I have been playing catch up all weekend since I went on a short travel for work last week.  I attended a workshop at the Colorado River Indian Tribes Reservation in Parker, Arizona with my boss.  The purpose of the workshop was to showcase the Ahakhav Preserve at CRIT.  From their website:

The 'Ahakhav Tribal Preserve was established in 1995 and currently consists of 1,253 acres of wilderness area and a 3.5 acre park. The preserve is centered around a reconstructed Colorado River backwater, which offers a variety of activities including fishing, canoeing, birding, and swimming. The preserve also maintains a 4.6 mile fitness trail as well as playground and picnic facilities located in the park. The preserve serves many purposes. One is to provide recreational and learning opportunities to the surrounding community as well as visitors. The other is to serve as a revegetation area for endangered and threatened plants and animals native to the Lower Colorado River Basin. The Lower Colorado is an area that faces many problems, from damming that causes changes in natural stream flow, to a variety of invasive species. The preserve is an ongoing project to study methods of revegetation and restoration that may be used though out the area.

The CRIT reservation community includes four distinct Tribes - the Mohave, Chemehuevi, Hopi and Navajo. There are currently about 3,500 active Tribal members. They have a substantial water right to the Colorado River and they have the first priority.

 The beginning part of the workshop was held at the Blue Water Casino/Resort where they had tribal members and an elder talk about the vision and purpose of the preserve.  They shared that the tribal elders got together and expressed concern to the tribal council because mesquite trees were becoming harder and harder to find.  They described the mesquite tree as the tree of their life.  As babies they use the root of the tree to make the structural part of the craddle board.  Throughout their life it provides food from the beans which are ground into a flour, it's super sweet and yummy, and provides warmth as they burn the wood in their fireplaces.  Then at the end of life they practice open air cremation and the ceremonial wood that is used is the mesquite tree.  Because of climate change and invasive species encroachement the mesquite trees have been dwindling.

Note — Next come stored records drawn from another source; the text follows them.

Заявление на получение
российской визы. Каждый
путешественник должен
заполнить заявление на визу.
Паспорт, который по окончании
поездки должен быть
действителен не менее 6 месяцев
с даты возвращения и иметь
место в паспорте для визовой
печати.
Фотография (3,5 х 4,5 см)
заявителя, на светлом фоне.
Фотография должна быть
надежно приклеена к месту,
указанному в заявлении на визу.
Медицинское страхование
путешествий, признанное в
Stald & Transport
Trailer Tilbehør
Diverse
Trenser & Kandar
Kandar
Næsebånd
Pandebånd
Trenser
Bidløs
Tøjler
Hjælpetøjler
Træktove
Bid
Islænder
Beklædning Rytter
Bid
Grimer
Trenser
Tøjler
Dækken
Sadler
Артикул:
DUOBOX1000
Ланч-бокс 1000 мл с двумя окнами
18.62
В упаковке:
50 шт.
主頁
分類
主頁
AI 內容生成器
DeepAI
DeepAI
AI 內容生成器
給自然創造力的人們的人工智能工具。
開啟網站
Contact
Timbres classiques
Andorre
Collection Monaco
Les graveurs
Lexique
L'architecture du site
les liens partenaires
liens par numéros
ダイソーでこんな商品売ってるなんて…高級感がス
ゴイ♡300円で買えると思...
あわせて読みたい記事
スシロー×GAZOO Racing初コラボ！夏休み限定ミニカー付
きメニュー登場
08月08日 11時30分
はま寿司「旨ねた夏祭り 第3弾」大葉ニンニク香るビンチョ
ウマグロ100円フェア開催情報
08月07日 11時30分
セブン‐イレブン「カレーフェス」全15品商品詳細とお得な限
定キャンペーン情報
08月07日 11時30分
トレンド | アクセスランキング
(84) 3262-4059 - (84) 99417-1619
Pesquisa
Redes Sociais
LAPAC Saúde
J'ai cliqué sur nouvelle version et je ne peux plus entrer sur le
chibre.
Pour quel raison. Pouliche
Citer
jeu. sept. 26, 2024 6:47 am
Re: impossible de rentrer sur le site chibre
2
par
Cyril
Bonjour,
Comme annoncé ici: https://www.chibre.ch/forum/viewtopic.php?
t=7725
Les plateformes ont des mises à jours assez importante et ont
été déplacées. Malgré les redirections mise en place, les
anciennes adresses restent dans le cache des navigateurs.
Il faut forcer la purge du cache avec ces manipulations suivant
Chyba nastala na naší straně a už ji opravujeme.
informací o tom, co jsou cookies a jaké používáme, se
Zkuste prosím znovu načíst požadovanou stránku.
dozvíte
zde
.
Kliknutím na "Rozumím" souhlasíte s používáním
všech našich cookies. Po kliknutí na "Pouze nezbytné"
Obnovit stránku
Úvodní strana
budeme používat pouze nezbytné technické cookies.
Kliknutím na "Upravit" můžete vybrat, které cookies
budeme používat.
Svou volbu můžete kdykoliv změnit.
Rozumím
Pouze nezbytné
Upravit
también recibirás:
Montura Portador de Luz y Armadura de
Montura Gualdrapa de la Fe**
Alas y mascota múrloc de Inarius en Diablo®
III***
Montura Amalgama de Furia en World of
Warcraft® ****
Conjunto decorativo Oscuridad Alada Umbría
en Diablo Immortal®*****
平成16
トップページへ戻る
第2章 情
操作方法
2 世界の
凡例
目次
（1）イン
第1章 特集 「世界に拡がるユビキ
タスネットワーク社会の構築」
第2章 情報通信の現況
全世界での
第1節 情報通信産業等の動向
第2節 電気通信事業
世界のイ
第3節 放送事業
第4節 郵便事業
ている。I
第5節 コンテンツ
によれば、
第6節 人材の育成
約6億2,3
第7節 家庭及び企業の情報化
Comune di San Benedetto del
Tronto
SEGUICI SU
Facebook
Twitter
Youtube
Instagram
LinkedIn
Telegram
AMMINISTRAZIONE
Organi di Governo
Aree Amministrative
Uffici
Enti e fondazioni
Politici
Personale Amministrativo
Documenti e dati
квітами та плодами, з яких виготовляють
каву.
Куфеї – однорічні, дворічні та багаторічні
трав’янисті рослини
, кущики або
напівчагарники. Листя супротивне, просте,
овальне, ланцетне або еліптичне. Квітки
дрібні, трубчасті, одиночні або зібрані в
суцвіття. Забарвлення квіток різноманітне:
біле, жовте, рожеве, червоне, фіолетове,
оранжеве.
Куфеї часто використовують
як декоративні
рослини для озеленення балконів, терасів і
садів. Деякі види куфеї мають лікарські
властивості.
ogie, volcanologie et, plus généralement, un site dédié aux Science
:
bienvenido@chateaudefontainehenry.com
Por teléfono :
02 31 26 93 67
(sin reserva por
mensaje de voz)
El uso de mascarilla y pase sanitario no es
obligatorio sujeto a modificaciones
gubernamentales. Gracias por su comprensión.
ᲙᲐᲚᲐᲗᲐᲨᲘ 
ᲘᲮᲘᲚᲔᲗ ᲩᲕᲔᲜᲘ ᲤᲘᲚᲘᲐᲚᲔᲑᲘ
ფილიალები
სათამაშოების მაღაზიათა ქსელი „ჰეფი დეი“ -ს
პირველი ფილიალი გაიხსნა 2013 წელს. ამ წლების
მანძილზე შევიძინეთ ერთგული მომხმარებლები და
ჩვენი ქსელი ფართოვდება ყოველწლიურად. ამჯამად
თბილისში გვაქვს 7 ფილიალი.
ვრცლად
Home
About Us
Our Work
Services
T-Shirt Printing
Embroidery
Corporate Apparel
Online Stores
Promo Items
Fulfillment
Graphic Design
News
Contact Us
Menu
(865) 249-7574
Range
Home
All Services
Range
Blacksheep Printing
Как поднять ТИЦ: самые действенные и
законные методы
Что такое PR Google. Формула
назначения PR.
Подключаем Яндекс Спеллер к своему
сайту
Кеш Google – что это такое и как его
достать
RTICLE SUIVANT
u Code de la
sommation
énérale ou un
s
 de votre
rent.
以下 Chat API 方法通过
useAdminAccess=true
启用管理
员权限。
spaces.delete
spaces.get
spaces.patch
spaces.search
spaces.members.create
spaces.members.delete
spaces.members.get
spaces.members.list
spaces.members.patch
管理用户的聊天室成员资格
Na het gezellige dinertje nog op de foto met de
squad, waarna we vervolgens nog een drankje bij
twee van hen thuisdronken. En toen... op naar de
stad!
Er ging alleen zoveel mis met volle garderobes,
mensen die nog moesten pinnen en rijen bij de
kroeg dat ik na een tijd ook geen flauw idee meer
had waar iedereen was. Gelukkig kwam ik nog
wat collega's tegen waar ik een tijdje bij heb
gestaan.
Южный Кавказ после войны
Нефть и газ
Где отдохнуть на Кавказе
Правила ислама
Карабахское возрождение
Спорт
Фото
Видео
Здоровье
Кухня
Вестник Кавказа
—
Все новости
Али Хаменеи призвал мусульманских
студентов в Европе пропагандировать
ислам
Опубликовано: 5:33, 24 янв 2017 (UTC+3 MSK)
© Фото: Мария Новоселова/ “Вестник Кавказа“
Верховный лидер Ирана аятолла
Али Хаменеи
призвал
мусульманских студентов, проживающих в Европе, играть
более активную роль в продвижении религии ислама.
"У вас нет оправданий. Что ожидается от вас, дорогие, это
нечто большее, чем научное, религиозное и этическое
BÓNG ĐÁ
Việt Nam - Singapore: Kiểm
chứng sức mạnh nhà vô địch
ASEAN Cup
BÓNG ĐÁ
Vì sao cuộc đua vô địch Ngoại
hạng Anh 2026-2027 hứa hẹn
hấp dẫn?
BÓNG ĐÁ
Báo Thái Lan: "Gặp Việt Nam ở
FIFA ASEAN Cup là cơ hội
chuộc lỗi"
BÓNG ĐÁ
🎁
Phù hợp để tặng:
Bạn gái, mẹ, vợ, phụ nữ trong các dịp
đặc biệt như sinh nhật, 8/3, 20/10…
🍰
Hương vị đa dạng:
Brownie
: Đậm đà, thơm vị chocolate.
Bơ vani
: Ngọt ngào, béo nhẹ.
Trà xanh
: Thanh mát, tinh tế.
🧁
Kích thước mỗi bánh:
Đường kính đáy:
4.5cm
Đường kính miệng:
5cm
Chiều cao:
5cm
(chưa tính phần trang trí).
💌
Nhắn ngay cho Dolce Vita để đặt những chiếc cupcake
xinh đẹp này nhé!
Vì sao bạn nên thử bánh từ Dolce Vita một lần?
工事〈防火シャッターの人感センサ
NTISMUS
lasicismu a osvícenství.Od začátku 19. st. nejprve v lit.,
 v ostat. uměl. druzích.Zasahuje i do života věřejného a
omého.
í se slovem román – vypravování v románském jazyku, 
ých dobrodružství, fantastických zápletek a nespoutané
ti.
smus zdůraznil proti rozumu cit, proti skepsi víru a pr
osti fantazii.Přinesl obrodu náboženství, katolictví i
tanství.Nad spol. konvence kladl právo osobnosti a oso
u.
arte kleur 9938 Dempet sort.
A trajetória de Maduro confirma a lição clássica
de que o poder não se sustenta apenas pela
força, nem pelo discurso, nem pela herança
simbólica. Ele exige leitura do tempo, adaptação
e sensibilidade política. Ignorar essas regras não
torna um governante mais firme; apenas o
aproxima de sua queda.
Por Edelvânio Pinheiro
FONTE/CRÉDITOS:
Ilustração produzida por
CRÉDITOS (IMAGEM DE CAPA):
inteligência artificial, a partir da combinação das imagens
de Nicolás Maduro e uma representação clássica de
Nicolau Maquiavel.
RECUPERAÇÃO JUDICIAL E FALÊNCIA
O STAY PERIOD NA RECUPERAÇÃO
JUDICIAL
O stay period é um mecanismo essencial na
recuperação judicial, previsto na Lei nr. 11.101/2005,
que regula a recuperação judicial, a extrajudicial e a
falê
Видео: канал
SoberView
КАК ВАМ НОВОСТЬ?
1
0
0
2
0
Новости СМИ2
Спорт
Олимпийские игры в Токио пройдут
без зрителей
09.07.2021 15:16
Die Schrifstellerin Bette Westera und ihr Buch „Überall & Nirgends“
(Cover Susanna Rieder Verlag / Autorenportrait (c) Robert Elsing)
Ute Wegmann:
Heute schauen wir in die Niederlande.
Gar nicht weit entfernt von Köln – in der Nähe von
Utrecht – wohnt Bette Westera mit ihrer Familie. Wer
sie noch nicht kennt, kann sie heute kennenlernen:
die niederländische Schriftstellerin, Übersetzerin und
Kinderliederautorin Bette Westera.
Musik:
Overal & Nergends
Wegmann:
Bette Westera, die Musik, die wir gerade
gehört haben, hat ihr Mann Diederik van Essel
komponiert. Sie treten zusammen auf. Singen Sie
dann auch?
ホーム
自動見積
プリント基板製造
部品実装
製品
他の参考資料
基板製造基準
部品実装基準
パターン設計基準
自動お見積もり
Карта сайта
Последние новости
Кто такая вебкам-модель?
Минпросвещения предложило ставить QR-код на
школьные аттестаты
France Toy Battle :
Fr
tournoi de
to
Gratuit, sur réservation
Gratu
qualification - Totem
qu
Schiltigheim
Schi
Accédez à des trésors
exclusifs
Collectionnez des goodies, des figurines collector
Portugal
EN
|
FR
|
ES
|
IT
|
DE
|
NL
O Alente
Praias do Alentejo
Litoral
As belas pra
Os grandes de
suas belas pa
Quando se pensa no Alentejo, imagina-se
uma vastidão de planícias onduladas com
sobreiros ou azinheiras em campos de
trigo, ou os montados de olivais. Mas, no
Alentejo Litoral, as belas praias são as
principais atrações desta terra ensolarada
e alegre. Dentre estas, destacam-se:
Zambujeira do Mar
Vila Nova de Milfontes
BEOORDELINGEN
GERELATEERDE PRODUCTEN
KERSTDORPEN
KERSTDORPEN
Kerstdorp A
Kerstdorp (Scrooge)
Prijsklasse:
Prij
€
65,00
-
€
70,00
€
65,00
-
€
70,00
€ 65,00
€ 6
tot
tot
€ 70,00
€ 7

In the afternoon we went to the preserve and had lunch followed by a tour where we rode on a haywagon pulled by a John Deere tractor.  It was great fun and the weather down there was awesome, well over 70.  They have completed 9 sections of the preserve and have had great success in establishing all kinds of native trees including the mesquite, willow, cottonwood and others.  They have started the plowing and leveling process for their 10th parcel.

1 comment:

  1. Sounds like an interesting conference. I love learning about different cultures and their traditions.